_AIM OF THE EXERCISE_:
Would you please copy each line below that includes the string "Dataset"?

┌─ RECORD EXTRACTS

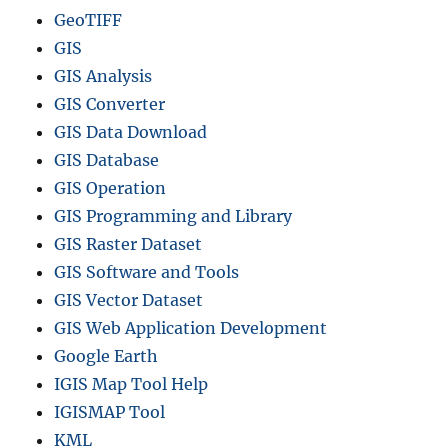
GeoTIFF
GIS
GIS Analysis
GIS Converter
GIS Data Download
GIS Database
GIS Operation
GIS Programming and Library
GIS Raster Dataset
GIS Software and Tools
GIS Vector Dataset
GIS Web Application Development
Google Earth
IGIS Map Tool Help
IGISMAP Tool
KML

└─
┌─ RECORD EXTRACTS

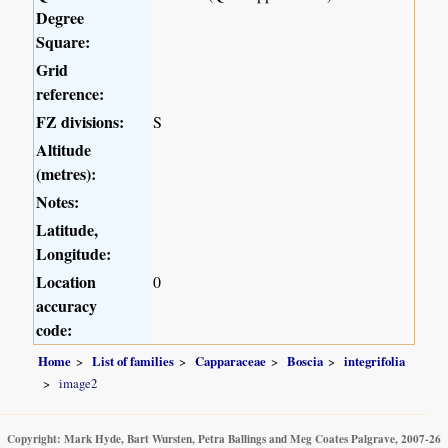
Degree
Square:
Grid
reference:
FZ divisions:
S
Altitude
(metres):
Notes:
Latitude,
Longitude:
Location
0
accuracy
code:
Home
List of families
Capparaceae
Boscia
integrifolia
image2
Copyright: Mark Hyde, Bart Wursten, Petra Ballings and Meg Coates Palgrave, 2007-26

└─
┌─ RECORD EXTRACTS

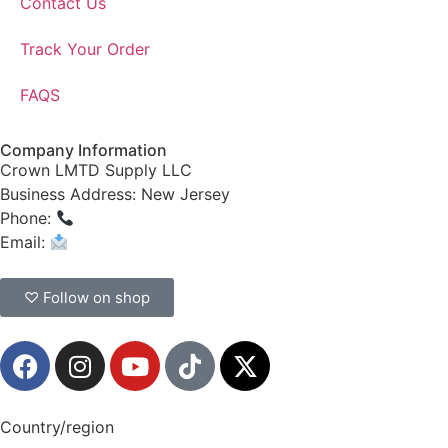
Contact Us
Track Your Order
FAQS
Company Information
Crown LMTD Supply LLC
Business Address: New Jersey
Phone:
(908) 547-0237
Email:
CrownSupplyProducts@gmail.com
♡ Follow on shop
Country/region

└─

_TASK RESULT_:
GIS Raster Dataset
GIS Vector Dataset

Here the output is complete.